### Task goal
Go over the records and copy every line with the string "Information".

(Stored items)
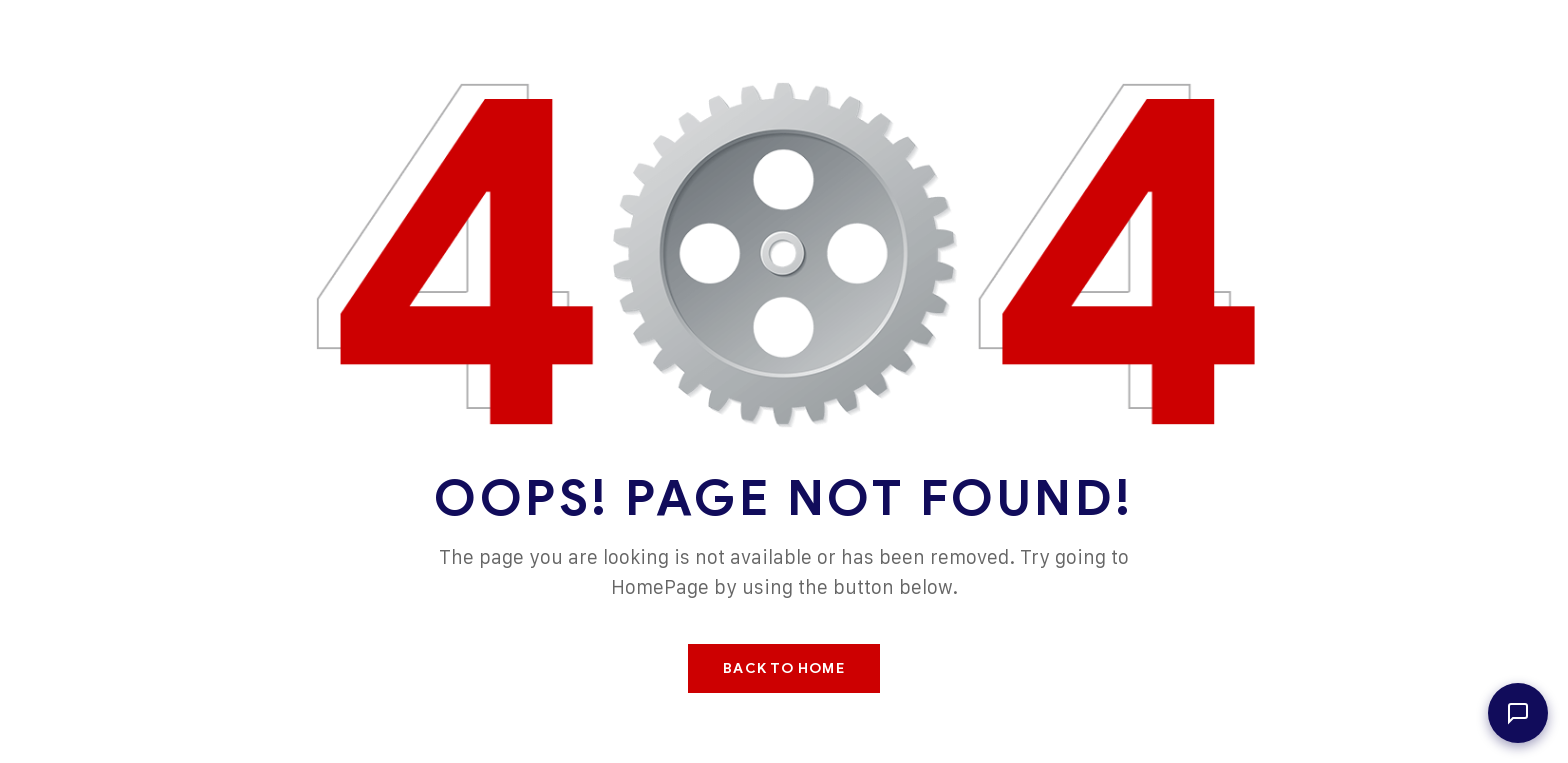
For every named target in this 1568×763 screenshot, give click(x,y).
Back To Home (783, 668)
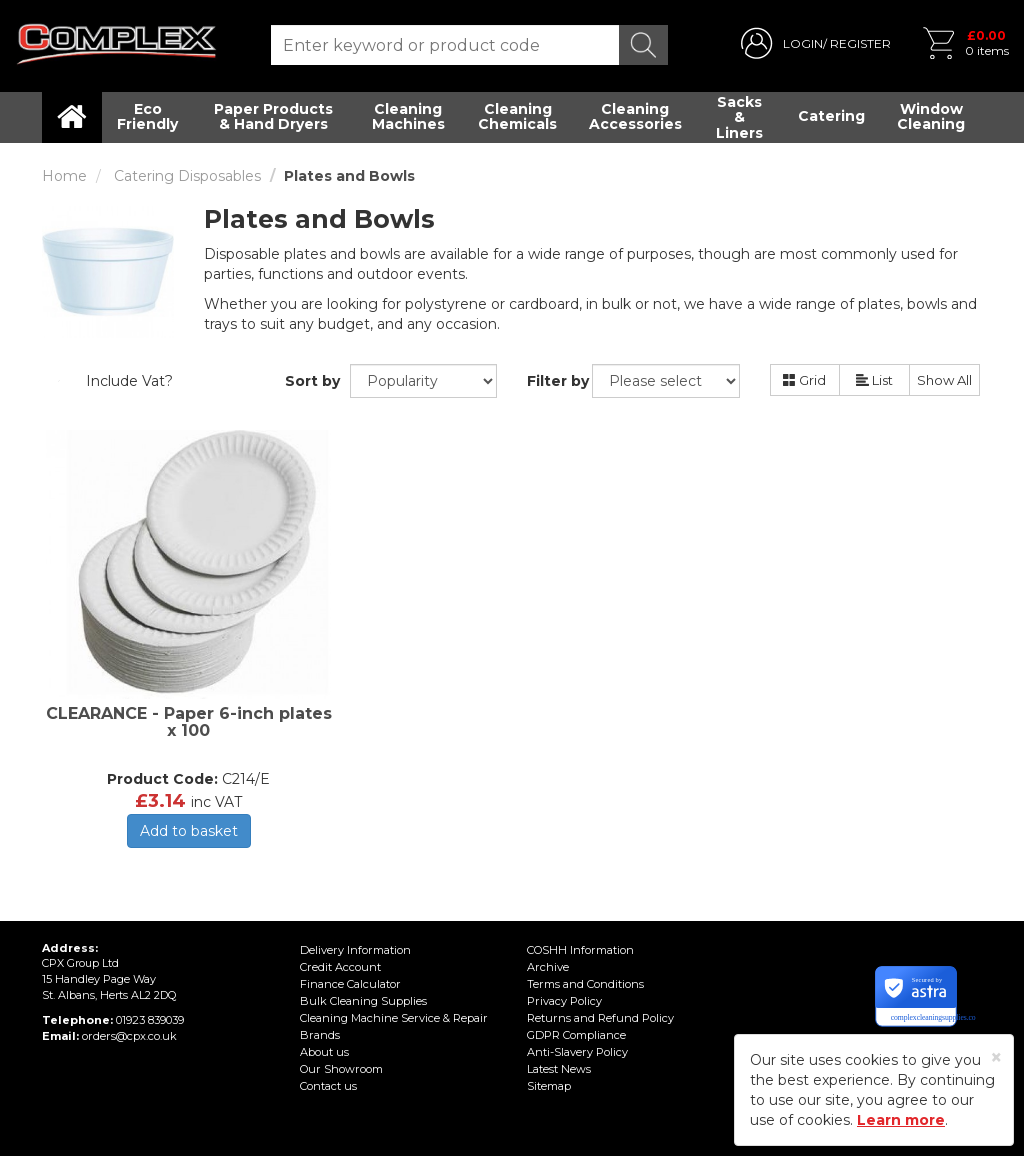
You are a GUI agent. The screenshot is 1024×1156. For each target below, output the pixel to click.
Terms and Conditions (585, 984)
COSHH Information (580, 950)
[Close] (996, 1057)
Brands (319, 1035)
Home (64, 176)
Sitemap (549, 1086)
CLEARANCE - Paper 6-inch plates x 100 (189, 722)
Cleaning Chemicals (517, 116)
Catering (831, 116)
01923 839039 (149, 1020)
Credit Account (339, 967)
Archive (547, 967)
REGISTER (860, 43)
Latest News (559, 1069)
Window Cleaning (931, 116)
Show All (944, 380)
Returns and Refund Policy (599, 1018)
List (874, 380)
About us (323, 1052)
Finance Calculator (349, 984)
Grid (804, 380)
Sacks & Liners (739, 117)
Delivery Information (354, 950)
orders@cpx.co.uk (128, 1036)
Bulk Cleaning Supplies (362, 1001)
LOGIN (803, 43)
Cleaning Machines (408, 116)
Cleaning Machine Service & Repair (393, 1018)
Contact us (328, 1086)
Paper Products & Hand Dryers (273, 116)
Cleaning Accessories (635, 116)
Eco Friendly (147, 116)
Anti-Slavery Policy (577, 1052)
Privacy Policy (564, 1001)
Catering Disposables (187, 176)
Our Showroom (340, 1069)
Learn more (901, 1120)
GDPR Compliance (576, 1035)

### Response below
COSHH Information (580, 950)
Delivery Information (354, 950)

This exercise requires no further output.